The novel is built around the framework of a detective novel with a simultaneous police investigation playing out as Father Duffy does his more humanistic detective work. Occasionally the two stories meet and priest and lieutenant share with each other what they have learned. All the while the emphasis is always on character and behavior and not the plot or the crime.

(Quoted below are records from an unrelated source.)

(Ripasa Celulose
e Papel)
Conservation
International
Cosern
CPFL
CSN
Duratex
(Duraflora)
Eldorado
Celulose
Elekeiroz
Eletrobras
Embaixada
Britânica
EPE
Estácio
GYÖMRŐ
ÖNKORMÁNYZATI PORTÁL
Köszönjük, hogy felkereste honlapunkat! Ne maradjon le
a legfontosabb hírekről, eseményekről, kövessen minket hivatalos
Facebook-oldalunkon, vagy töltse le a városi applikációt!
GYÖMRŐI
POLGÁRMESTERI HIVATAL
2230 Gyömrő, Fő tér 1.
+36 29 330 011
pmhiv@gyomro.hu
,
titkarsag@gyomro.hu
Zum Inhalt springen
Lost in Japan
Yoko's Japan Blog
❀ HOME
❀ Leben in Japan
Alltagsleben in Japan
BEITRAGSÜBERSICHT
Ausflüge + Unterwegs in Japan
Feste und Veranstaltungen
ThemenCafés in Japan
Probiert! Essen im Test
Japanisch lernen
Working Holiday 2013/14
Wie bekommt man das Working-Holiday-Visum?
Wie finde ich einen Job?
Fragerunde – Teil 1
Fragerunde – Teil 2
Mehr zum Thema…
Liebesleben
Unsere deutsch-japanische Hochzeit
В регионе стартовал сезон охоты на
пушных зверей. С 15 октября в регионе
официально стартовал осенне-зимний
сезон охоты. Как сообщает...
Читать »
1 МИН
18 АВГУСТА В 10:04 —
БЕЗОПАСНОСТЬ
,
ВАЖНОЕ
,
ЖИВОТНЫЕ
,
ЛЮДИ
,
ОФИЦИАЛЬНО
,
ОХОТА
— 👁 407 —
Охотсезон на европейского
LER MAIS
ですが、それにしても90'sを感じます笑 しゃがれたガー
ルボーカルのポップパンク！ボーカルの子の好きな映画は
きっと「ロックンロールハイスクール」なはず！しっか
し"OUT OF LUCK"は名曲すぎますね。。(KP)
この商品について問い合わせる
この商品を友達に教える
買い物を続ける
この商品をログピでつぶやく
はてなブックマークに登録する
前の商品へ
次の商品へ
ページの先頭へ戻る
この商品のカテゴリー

Davis' strength is in character work, especially women like Mrs. Galli and her daughter Kate, and a masterful replication of the Irish voice. Her own background as the daughter of Irish immigrants reveals itself in the many Irish Catholic characters and their unique manner of speaking. In addition to following the thoughts and actions of Father Duffy, Lt. Holden, and Sgt. Goldberg, Davis gives us a third point of view -- that of Tim Brandon. As with nearly every modern crime novel on our shelves today we get Tim's entire back story which slowly uncovers the reasons he has become a killer. It is this unusual triple point of view narrative and the focus on character rather than plot that makes A Gentle Murderer a stand out in the evolution of the crime novel. No surprise then that it appears on the Haycraft-Queen Cornerstone, a list of notable detective novels of the 20th century.
Some of the psychology is perhaps too Freudian for a modern reader's tastes, but nonetheless there is a sophistication in the presentation of a man whose dysfunctional homelife leads him to a life of crime. It is sympathetic portrait Davis paints and never with lurid colors.
Looks like A gentle rather than THE gentle...can't have too many, after all!
ReplyDeleteI've always enjoyed the Davis work I've read.
Well, I got it right once at the end, Todd. All instances of THE in the title are now replaced with A. Also, my typo in the murderer's name has been fixed. (Tim not Tom)
DeleteDefinite or indefinite article aside, afraid I have ever read the lady's work though - thanks very much for the review. The basis for the Hitchcock movie, a play by Paul Anthelme', predates this novel by a nearly 50 years I think. Eever see the wonderful Robert lePage movie LE CONFESSIONAL about the making of the film?
ReplyDeleteIn researching the source material for the Hitchcock film I was taken aback that the play was written in the early 1900s. Did not even know such a documentary existed about I Confess. Time to go hunting for that. Is that the Canadian theater artist Robert LePage? If it is I'll also mention I think his theater work is an amazing blend of moviemaking and stagecraft. He's a real visionary working in an age of commercial fluff. Whenever he comes to Chicago I go out of my way to see whatever it is he's dreamed up. His play about Frank Lloyd Wright is one I'll remember for a long time.
ReplyDeleteHi John (and as always, apologies for all my typos ...) - LE CONFESSIONAL is not a documentary by a fiction film from 1995, set partly in Montreal in the 50s at the time that Hitchcock was making the film and partly in the (then) present day. It is indeed by that Robert LePage and is very typical of his dazzling story-telling techniques, co-starring Lothaire Bluteau and Kristin Scott Thomas. If you can get hold of it I really recommend it. Trailer here:
Deletehttp://youtu.be/Z-xmrUC_Ugw
You can never have too much Freud in a detective novel. :)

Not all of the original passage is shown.